Monday, December 21, 2009

TRAMP, TRAMP, TRAMP


Tramp, Tramp, Tramp

(1926)


A film review by Dan Navarro

Copyright 2009 Dan Navarro


Harry Langdon was a supernova. As far as silent cinema is concerned, he was – this is the dictionary definiton – “an extremely bright, short-lived object that emits vast amounts of energy.”

Short-lived is right. Over the years, film researchers have remarked on the brilliance of this comic who came along and almost instantly challenged the greats of film comedy – Chaplin, Keaton, and Lloyd – and then quickly disappeared. Film historian Kevin Brownlow called Langdon “the fourth genius of screen comedy.” He was that, but for a very short period of time.

Langdon came to films late – in 1924, when he was already 40 years old – and soon became a favorite in Mack Sennett short comedies. Two years later, he branched out as an independent producer and starred in a feature-length comedy, Tramp, Tramp, Tramp (1926).

In character, Langdon was as grotesque as Chaplin’s Little Tramp or Keaton’s Great Stone Face. He played a doleful, innocent man-child, baby-like in his mannerisms and gestures. In Tramp, Tramp, Tramp, he plays Harry Logan, son of an elderly, handicapped bootmaker (Alec B. Francis) who is behind in the rent. To earn enough money to pay the landlord, Harry enters a coast-to-coast walking race, with the winner to receive a $25,000 prize.

The contest is sponsored by a shoe tycoon whose ads feature a picture of his beautiful daughter Betty (the 22-year-old Joan Crawford). Harry takes one look at Betty’s image and falls madly, impossibly, incongruously in love with her. I say “incongruously” because Langdon’s character looks so immature and fragile, you can’t imagine him having enough pep to love a woman. But he loves this woman.

The race begins. Soon all the best walkers in the world are on the path, heading from New York to California. Harry, naturally, is late… but he catches up. Then he makes a wrong turn and winds up on a ranch, surrounded by hundreds of sheep. To escape them, he climbs a nearby fence and clambers over the side… not realizing that he is now on the edge of a very steep cliff.

It’s a “thrill” moment that would do Harold Lloyd proud. Harry tries to escape his predicament by dismantling the fence with a hammer, but the darned thing falls apart and Harry rides it like a sled, down the hill, hundreds of feet down… and it lands right on the racing path, in front of the other contestants.

The racers rendezvous in Cleveland, Ohio. There, the shoe tycoon and his daughter greet the contestants and Harry, impulsively, steals a kiss from her. Joan Crawford reacts as if she’s just seen a wire coat hanger. But she lets it pass, and soon the racers are off again.

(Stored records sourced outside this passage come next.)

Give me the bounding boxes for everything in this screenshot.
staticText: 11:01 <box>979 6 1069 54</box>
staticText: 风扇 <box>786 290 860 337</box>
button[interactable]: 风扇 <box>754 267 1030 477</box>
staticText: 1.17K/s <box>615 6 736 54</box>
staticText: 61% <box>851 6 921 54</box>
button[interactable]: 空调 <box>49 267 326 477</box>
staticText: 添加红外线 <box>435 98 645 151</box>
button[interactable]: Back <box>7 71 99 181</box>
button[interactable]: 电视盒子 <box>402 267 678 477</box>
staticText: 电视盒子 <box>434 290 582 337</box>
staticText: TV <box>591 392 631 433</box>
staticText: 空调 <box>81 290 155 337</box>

Tramp, Tramp, Tramp’s most spectacular scene comes after the racers have crossed what an intertitle calls “the great American desert.” A cyclone hits Sand City, and buildings are destroyed, cars are overturned, and the violent wind threatens to kill everyone in town. That would be too bad, because now Betty and her dad have arrived, and Betty finds herself trapped – alone – on the second floor of a building that is ready to collapse. Harry summons the nerve to climb the stairs and he carries Betty down to safety.

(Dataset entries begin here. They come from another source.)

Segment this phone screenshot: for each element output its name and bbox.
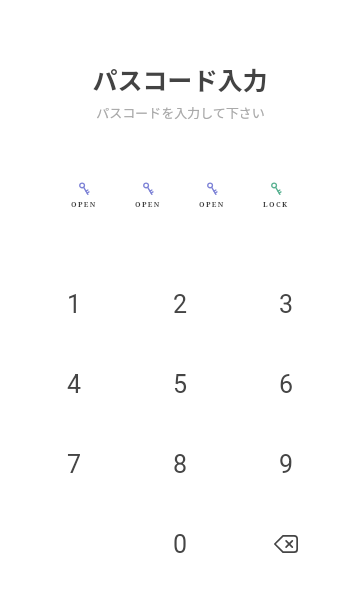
staticText: 3 <box>279 290 294 319</box>
staticText: 6 <box>279 370 294 399</box>
button[interactable]: OPEN <box>116 182 180 210</box>
staticText: 7 <box>67 450 82 479</box>
staticText: 0 <box>173 530 188 559</box>
button[interactable]: 9 <box>233 424 339 504</box>
button[interactable]: 6 <box>233 344 339 424</box>
staticText: 8 <box>173 450 188 479</box>
button[interactable]: LOCK <box>244 182 308 210</box>
staticText: パスコード入力 <box>92 61 268 97</box>
button[interactable]: 2 <box>127 264 233 344</box>
button[interactable]: 1 <box>21 264 127 344</box>
button[interactable]: 8 <box>127 424 233 504</box>
staticText: 2 <box>173 290 188 319</box>
button[interactable]: OPEN <box>180 182 244 210</box>
staticText: 4 <box>67 370 82 399</box>
staticText: パスコードを入力して下さい <box>96 103 265 122</box>
button[interactable]: 4 <box>21 344 127 424</box>
staticText: 1 <box>67 290 82 319</box>
button[interactable]: 7 <box>21 424 127 504</box>
staticText: LOCK <box>263 200 289 210</box>
button[interactable]: 0 <box>127 504 233 584</box>
staticText: 9 <box>279 450 294 479</box>
button[interactable]: Backspace <box>233 504 339 584</box>
button[interactable]: 5 <box>127 344 233 424</box>
staticText: OPEN <box>135 200 161 210</box>
button[interactable]: 3 <box>233 264 339 344</box>
staticText: 5 <box>173 370 188 399</box>
button[interactable]: OPEN <box>52 182 116 210</box>
staticText: OPEN <box>199 200 225 210</box>
staticText: OPEN <box>71 200 97 210</box>
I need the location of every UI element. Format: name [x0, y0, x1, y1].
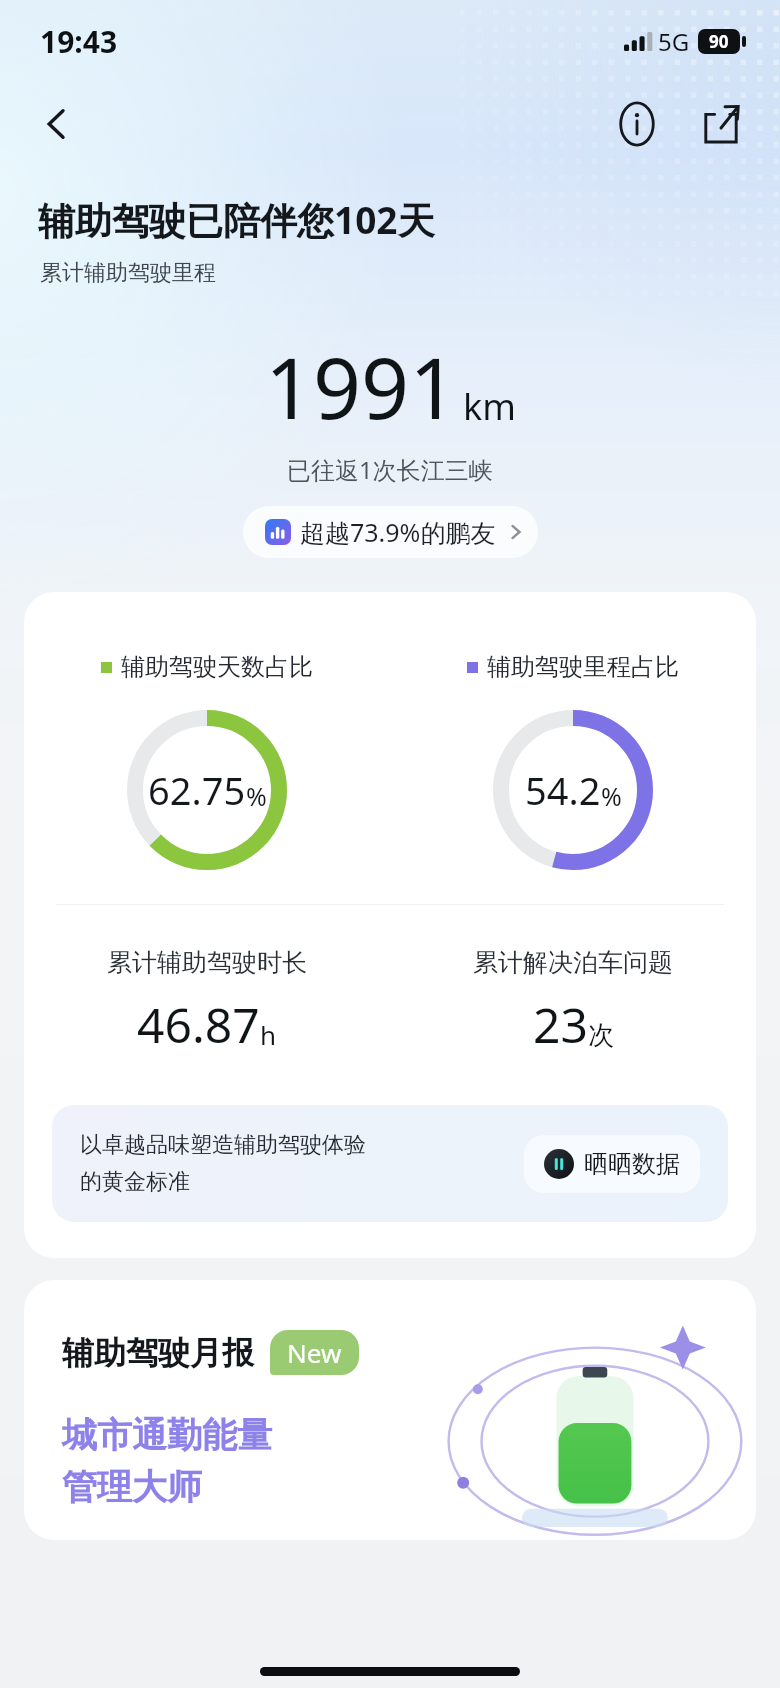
staticText: km: [463, 382, 516, 431]
staticText: 累计解决泊车问题: [473, 947, 673, 978]
staticText: 19:43: [40, 21, 118, 62]
staticText: 晒晒数据: [584, 1149, 680, 1179]
button[interactable]: Back: [22, 89, 92, 159]
staticText: 累计辅助驾驶里程: [40, 259, 216, 287]
staticText: 城市通勤能量: [62, 1413, 272, 1457]
staticText: 次: [588, 1019, 614, 1052]
button[interactable]: Info: [604, 91, 670, 157]
staticText: 62.75: [148, 764, 246, 816]
staticText: 已往返1次长江三峡: [287, 453, 493, 486]
button[interactable]: Share: [688, 91, 754, 157]
button[interactable]: 超越73.9%的鹏友: [243, 506, 538, 558]
button[interactable]: 晒晒数据: [524, 1135, 700, 1193]
staticText: %: [601, 779, 622, 813]
staticText: 23: [533, 992, 588, 1057]
staticText: 以卓越品味塑造辅助驾驶体验: [80, 1131, 366, 1159]
staticText: 辅助驾驶月报: [62, 1333, 254, 1373]
staticText: h: [260, 1017, 277, 1052]
staticText: 5G: [658, 25, 690, 58]
staticText: 辅助驾驶里程占比: [487, 652, 679, 682]
staticText: 90: [709, 30, 729, 53]
staticText: 54.2: [525, 764, 601, 816]
staticText: 的黄金标准: [80, 1168, 190, 1196]
staticText: 累计辅助驾驶时长: [107, 947, 307, 978]
button[interactable]: 辅助驾驶月报: [24, 1280, 756, 1540]
staticText: 46.87: [137, 992, 260, 1057]
staticText: 超越73.9%的鹏友: [300, 515, 496, 549]
staticText: 辅助驾驶已陪伴您102天: [38, 194, 435, 245]
staticText: 管理大师: [62, 1465, 202, 1509]
staticText: New: [287, 1335, 342, 1370]
staticText: %: [246, 779, 267, 813]
staticText: 辅助驾驶天数占比: [121, 652, 313, 682]
staticText: 1991: [265, 329, 458, 443]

Then, seeing that the cyclone is still wreaking havoc, Harry starts throwing bricks at it. That’s right, bricks. He is thinking as a child would; but lo and behold, the cyclone responds by moving away from town and dissipating into the desert.

An intertitle reads: “David slew Goliath; Daniel tamed the lions; Joshua stopped the sun; and Harry made a cyclone take the air.”

At the finish line, the world’s champion walker, Nick Kargas (Tom Murray) appears to be on his way to victory… but this time, the perpetually late Harry puts on a determined sprint, passes him up, and finishes first. He wins not only the prize money, but also Betty’s hand in marriage. And that’s love.

Saturday, September 12, 2009

MY BEST GIRL (1927)

My Best Girl

(1927)

A Film Review by Dan Navarro

Copyright 2009 Dan Navarro

If you’ve heard of the Mary Pickford legend and wondered what all the fuss was about, look no further than My Best Girl (1927), Miss Pickford’s last silent film and, arguably, her best film ever.

Mary Pickford appeared in almost 250 movies and produced 30, besides several uncredited stints as writer and director. By 1920, the year she helped establish United Artists, she was the most popular female movie star in the world. In 1927, she became one of the founders of the Academy of Motion Picture Arts and Sciences. In a word, she was Hollywood.

It’s ironic that this Very Big Star – probably the biggest of them all – was physically tiny, standing just a shade over five feet tall.

In the wonderfully warm romantic comedy My Best Girl, Miss Pickford is Maggie Johnson, a stock room girl employed at Merrill’s Department Store. There’s a clever early scene where Maggie is asked to bring some kitchen pots from the stock room, and finds she can’t carry all of them; so she wears one of them as a shoe and brings it out that way.

Maggie falls for Joe Grant (Charles “Buddy” Rogers), a new co-worker with a charming smile. His smile may be a winner, but as a stock room worker Joe seems a bit slow to learn. At one point, Maggie teasingly tells him: “You know, you’re awfully dumb!”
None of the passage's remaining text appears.